Nothing after the line containing "Italienske landskap ved solnedgang, fiskere" belongs in the answer; write out exactly every line from the start of the material up to it, including it.

▶ AVAILABLE DATA
§ §

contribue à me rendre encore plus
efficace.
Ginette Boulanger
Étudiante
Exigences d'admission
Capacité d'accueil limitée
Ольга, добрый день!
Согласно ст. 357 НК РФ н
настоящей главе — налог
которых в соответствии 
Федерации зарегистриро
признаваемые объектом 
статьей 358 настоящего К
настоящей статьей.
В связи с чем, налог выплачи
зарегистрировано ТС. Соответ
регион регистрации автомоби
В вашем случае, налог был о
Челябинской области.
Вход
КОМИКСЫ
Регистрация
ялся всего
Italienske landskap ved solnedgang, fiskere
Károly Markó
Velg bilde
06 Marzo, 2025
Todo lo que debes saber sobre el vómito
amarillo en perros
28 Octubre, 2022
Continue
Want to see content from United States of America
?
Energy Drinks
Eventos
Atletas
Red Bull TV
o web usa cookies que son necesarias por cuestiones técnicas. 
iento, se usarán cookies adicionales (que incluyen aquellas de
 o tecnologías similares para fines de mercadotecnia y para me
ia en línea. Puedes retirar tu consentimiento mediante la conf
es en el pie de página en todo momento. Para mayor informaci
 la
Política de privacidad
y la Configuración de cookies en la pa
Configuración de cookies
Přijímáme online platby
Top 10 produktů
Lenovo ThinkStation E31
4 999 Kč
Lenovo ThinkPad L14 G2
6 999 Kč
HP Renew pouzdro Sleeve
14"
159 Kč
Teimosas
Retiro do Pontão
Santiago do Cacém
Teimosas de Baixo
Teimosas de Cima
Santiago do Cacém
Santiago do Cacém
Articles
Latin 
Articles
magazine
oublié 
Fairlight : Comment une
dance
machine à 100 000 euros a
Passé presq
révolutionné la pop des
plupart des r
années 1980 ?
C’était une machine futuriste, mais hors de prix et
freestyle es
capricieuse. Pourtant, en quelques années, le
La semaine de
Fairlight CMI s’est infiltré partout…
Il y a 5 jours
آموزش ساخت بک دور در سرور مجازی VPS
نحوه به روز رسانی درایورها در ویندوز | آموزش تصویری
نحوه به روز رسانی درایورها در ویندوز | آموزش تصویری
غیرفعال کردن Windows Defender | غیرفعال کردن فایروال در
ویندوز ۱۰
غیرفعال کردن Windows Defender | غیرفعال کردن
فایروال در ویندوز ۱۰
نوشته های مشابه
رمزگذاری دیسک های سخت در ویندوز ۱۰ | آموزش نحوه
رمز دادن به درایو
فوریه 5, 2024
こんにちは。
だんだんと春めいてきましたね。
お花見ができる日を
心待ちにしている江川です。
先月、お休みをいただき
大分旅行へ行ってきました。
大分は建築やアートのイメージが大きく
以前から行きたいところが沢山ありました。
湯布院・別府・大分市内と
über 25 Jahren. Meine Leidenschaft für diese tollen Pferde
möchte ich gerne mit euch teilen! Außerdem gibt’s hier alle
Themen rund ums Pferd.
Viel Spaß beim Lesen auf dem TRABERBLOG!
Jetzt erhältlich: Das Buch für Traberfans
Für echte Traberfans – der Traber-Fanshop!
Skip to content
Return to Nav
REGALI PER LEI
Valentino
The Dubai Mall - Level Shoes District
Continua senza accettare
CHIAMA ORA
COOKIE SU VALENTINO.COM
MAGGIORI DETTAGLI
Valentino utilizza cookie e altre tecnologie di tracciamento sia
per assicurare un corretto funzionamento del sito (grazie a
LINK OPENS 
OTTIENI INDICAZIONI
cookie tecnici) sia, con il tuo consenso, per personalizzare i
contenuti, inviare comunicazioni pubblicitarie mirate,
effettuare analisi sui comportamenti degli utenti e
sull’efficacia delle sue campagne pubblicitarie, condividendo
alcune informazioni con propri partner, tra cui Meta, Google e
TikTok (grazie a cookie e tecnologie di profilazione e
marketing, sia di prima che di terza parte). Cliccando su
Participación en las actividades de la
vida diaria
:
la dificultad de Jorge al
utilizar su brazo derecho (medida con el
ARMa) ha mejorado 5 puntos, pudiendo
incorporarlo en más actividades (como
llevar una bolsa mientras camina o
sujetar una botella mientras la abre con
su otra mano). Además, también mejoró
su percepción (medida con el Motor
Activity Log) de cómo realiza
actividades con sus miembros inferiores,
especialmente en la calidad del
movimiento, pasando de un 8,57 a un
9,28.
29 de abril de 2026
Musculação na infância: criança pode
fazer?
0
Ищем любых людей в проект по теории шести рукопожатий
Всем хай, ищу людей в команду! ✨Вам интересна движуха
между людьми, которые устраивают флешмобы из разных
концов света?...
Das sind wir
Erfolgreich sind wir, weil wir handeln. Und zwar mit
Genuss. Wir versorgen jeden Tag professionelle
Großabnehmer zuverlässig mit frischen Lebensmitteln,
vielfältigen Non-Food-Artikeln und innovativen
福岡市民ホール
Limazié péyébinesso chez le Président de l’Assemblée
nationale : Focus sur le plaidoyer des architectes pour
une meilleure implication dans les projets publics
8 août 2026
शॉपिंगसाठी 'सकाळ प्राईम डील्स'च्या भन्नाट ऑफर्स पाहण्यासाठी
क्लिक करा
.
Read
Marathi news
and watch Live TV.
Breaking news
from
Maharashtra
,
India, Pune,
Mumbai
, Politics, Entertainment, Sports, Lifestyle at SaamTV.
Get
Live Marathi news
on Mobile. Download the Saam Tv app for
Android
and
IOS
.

§ §

▶ EXERCISE ANSWER
contribue à me rendre encore plus
efficace.
Ginette Boulanger
Étudiante
Exigences d'admission
Capacité d'accueil limitée
Ольга, добрый день!
Согласно ст. 357 НК РФ н
настоящей главе — налог
которых в соответствии 
Федерации зарегистриро
признаваемые объектом 
статьей 358 настоящего К
настоящей статьей.
В связи с чем, налог выплачи
зарегистрировано ТС. Соответ
регион регистрации автомоби
В вашем случае, налог был о
Челябинской области.
Вход
КОМИКСЫ
Регистрация
ялся всего
Italienske landskap ved solnedgang, fiskere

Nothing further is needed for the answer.